The PSA is set to release the official second-quarter GDP growth data today, August 6.

IHS Markit Asia-Pacific chief economist Rajiv Biswas said the Philippine economy was expected to have shrunk further in the second quarter by around 6 percent year-on-year.

“This sharp fall reflects the impact of the Covid-19 pandemic and [the] resulting severe lockdowns and travel bans, which hit industrial output and consumer expenditure hard. With Q1 (first quarter) 2020 GDP having already contracted, the Philippines economy will experience a recession this year, with annual GDP for 2020 forecast to contract by around 3 percent year-on-year,” he told The Manila Times.

According to Biswas, the easing of lockdown restrictions since June would help economic growth to gradually improve in the third and fourth quarters.

“The IHS Markit Philippines Manufacturing PMI (Purchasing Managers’ Index) already rebounded strongly in June, rising from 40.1 in May to 49.7 in June, signaling the stabilization of manufacturing output. Domestic industrial production and consumer spending is expected to gradually improve during H2 (second half of) 2020, albeit constrained by the continued rise of new Covid-19 cases in the Philippines during July,” he said.

“However, GDP growth in 2021 is expected to rebound strongly as the pandemic is expected to end, with GDP growth rising by 7.5 percent year-on-year as domestic demand strengthens and global export orders rebound,” the economist added.

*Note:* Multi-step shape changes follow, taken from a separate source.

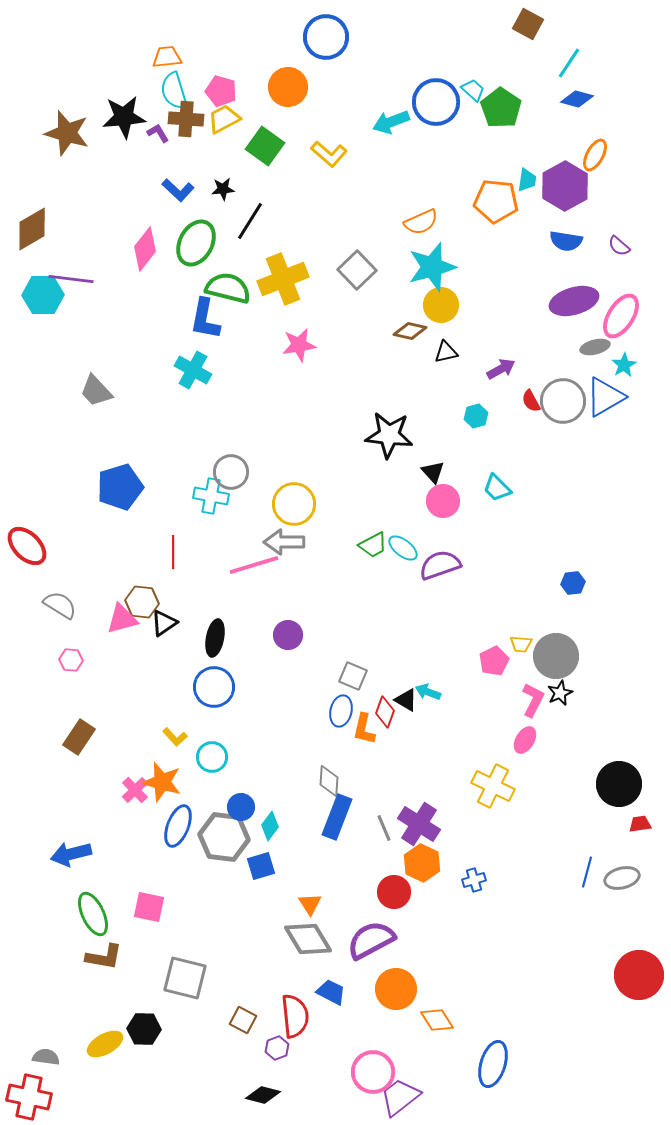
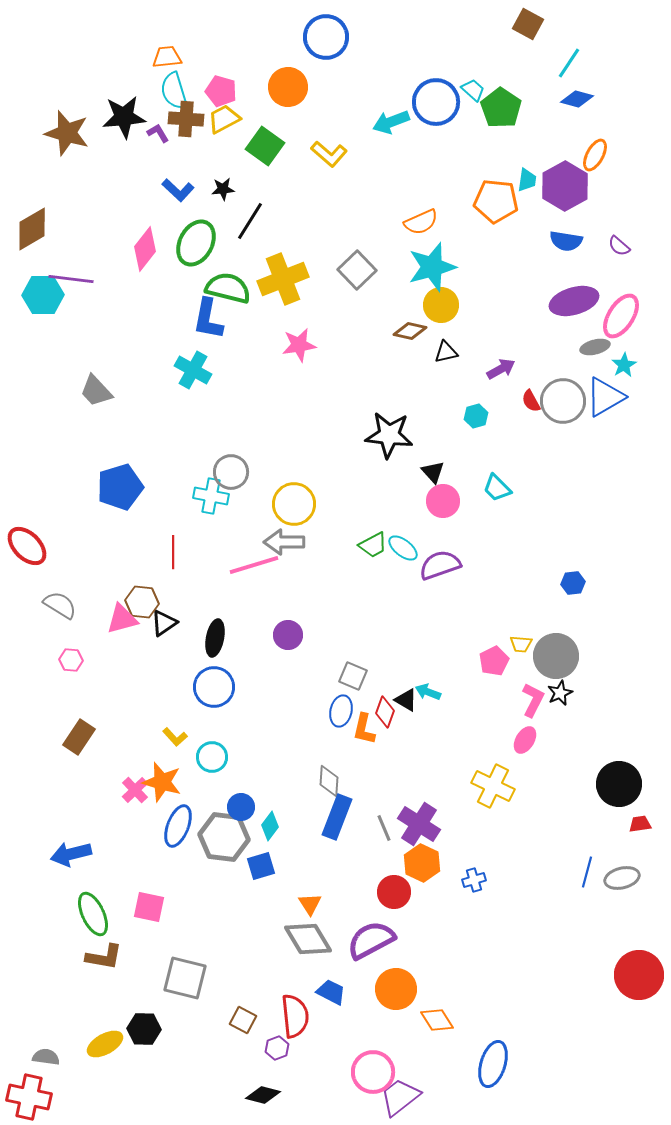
blue L-shape at (205, 319): moved 3 px right
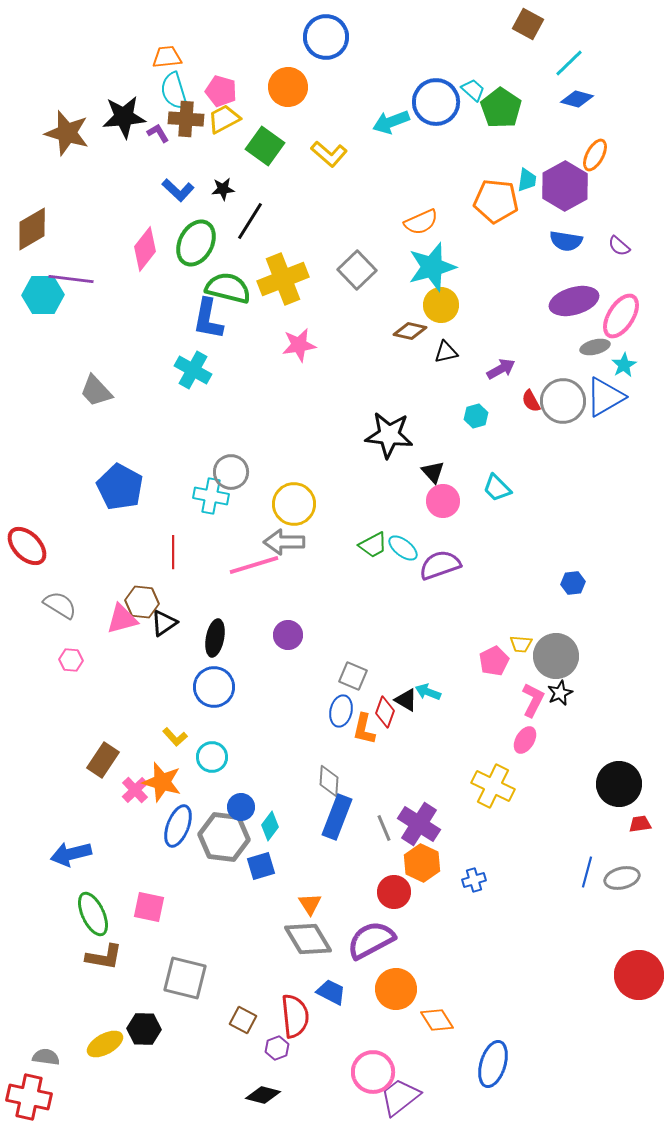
cyan line at (569, 63): rotated 12 degrees clockwise
blue pentagon at (120, 487): rotated 27 degrees counterclockwise
brown rectangle at (79, 737): moved 24 px right, 23 px down
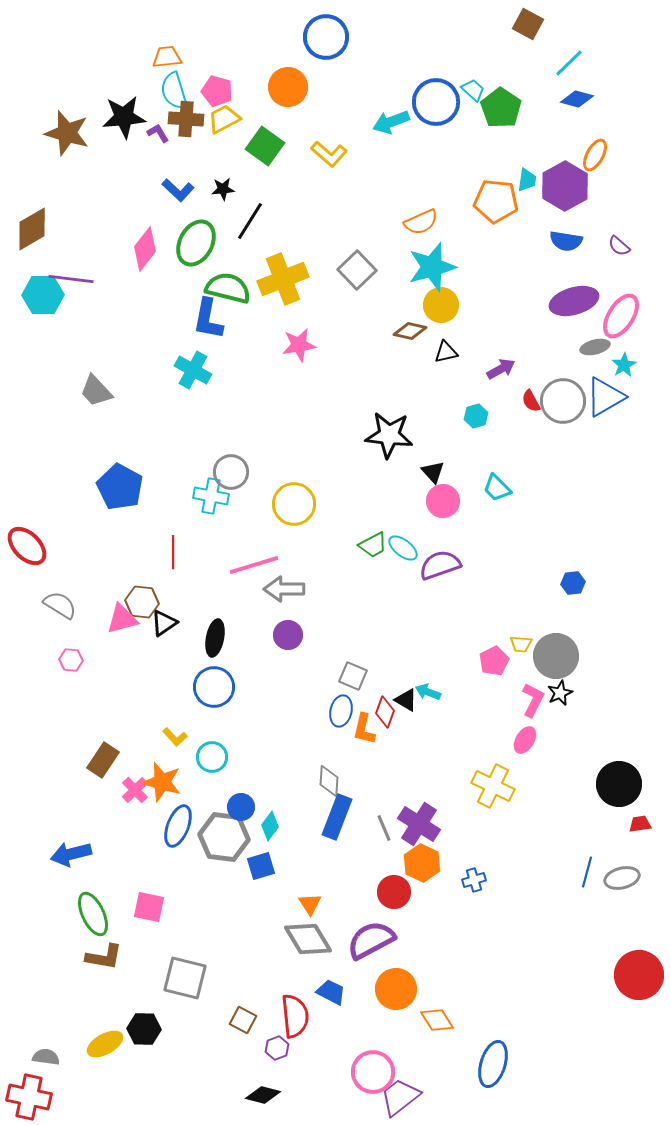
pink pentagon at (221, 91): moved 4 px left
gray arrow at (284, 542): moved 47 px down
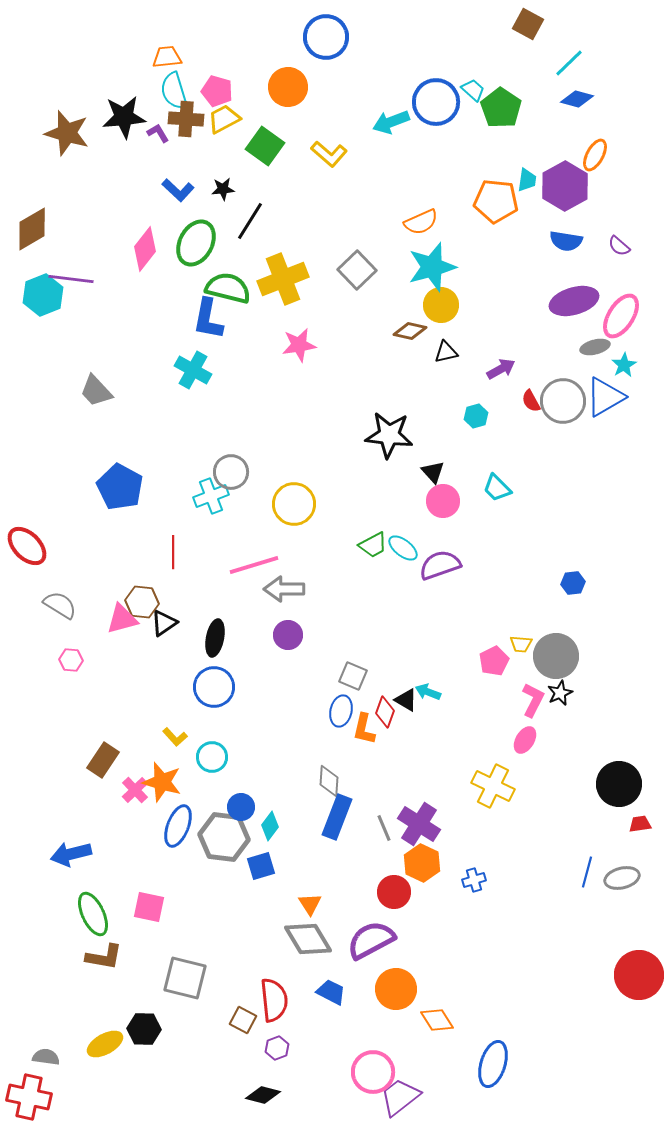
cyan hexagon at (43, 295): rotated 21 degrees counterclockwise
cyan cross at (211, 496): rotated 32 degrees counterclockwise
red semicircle at (295, 1016): moved 21 px left, 16 px up
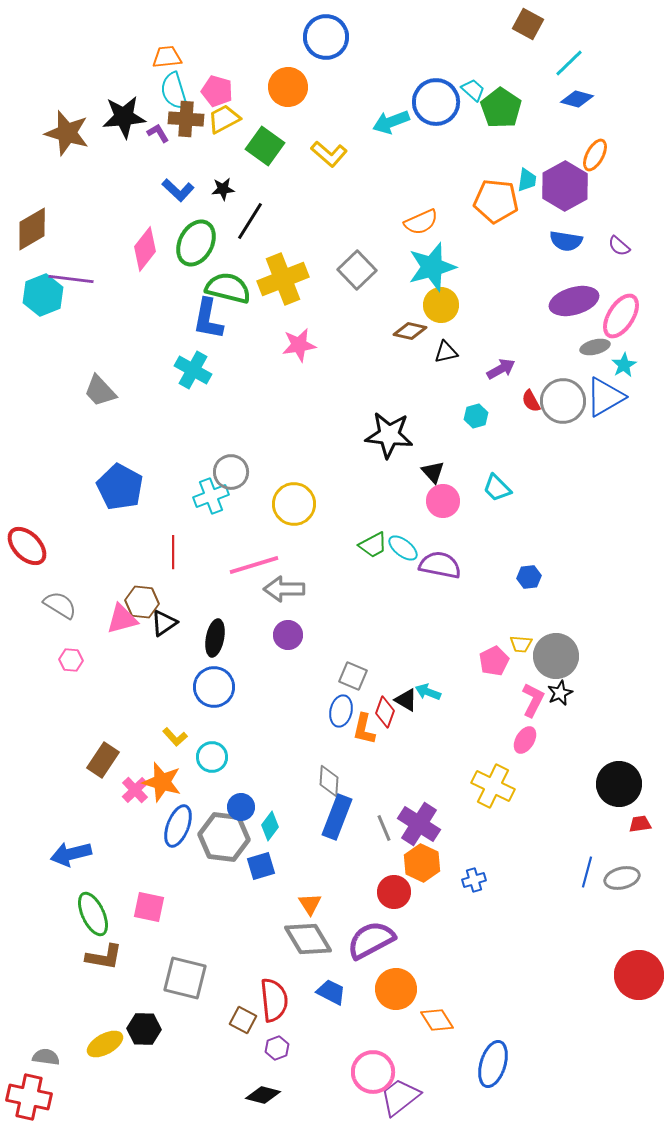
gray trapezoid at (96, 391): moved 4 px right
purple semicircle at (440, 565): rotated 30 degrees clockwise
blue hexagon at (573, 583): moved 44 px left, 6 px up
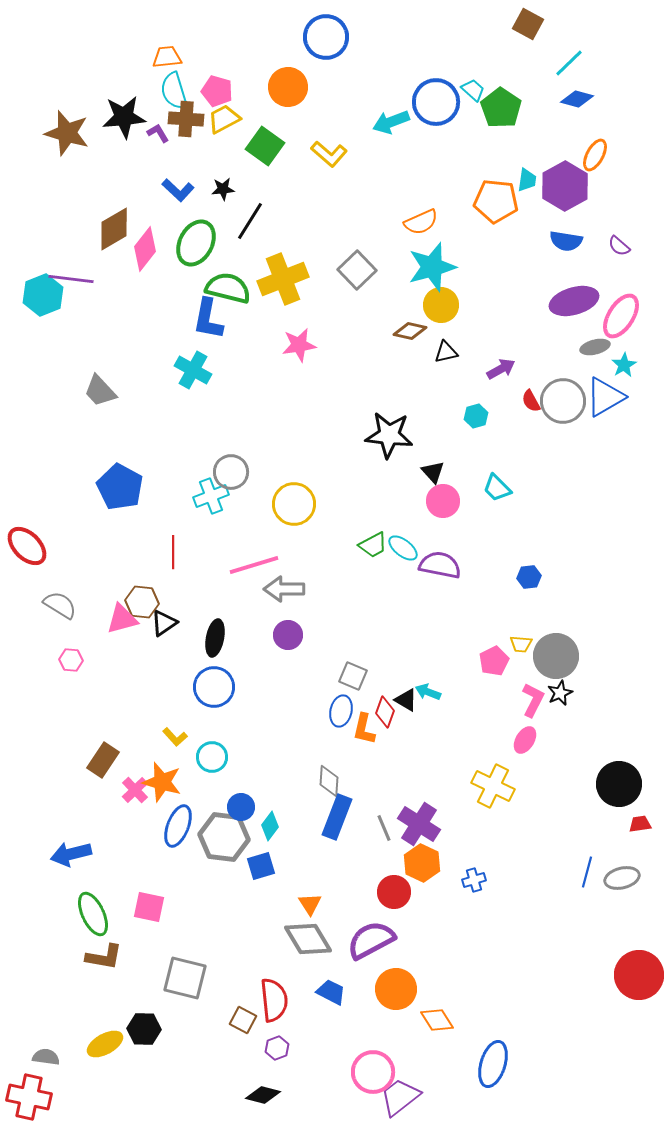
brown diamond at (32, 229): moved 82 px right
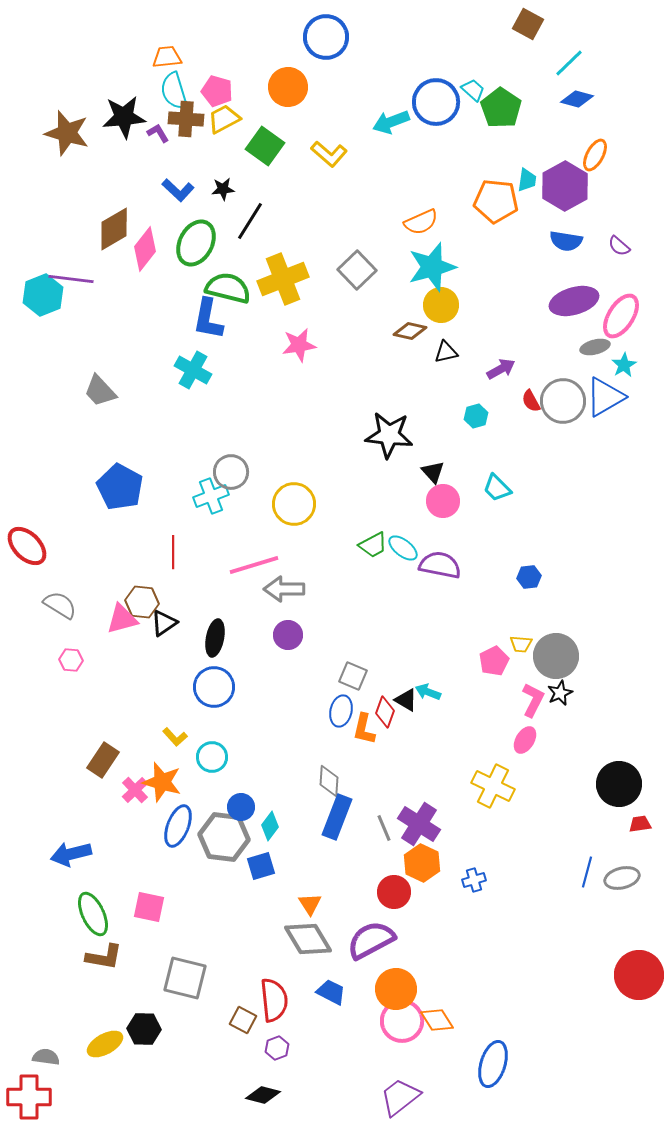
pink circle at (373, 1072): moved 29 px right, 51 px up
red cross at (29, 1097): rotated 12 degrees counterclockwise
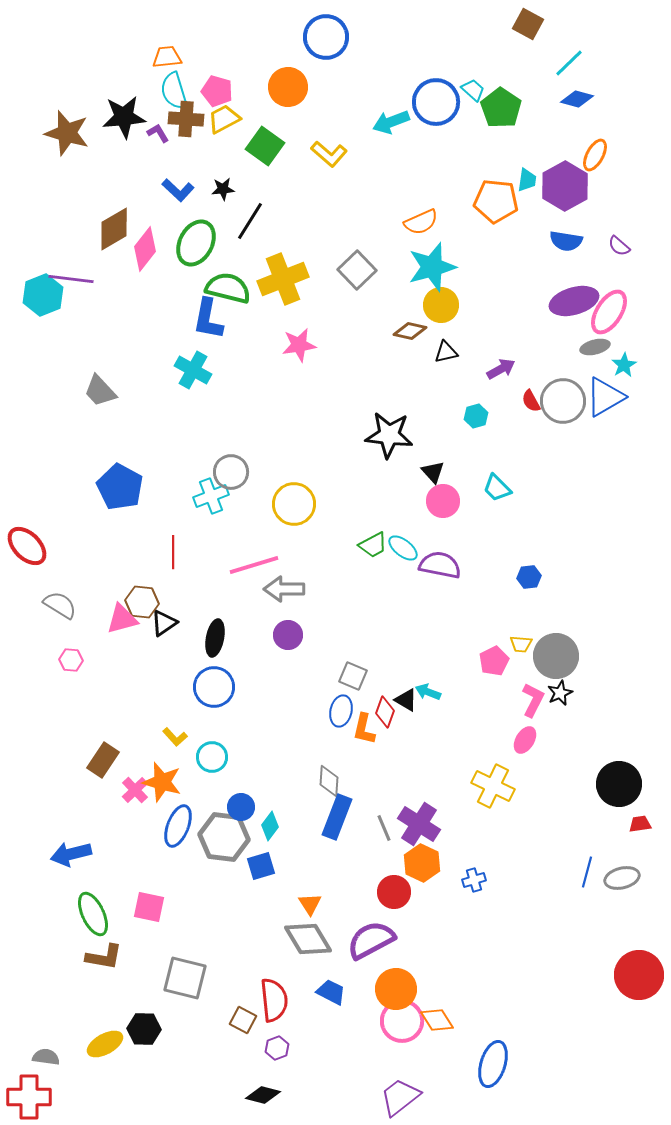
pink ellipse at (621, 316): moved 12 px left, 4 px up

“The Philippine government and [the] BSP (Bangko Sentral ng Pilipinas) have already taken significant fiscal and monetary policy stimulus measures to try to support growth. During H2 2020, ongoing support for low-income households, as well as for SMEs (small and medium enterprises), will be important to help them to get through the remaining months of the pandemic. With a number of vaccines now in final stages of clinical trials, there are improving prospects that the pandemic can be brought under control.”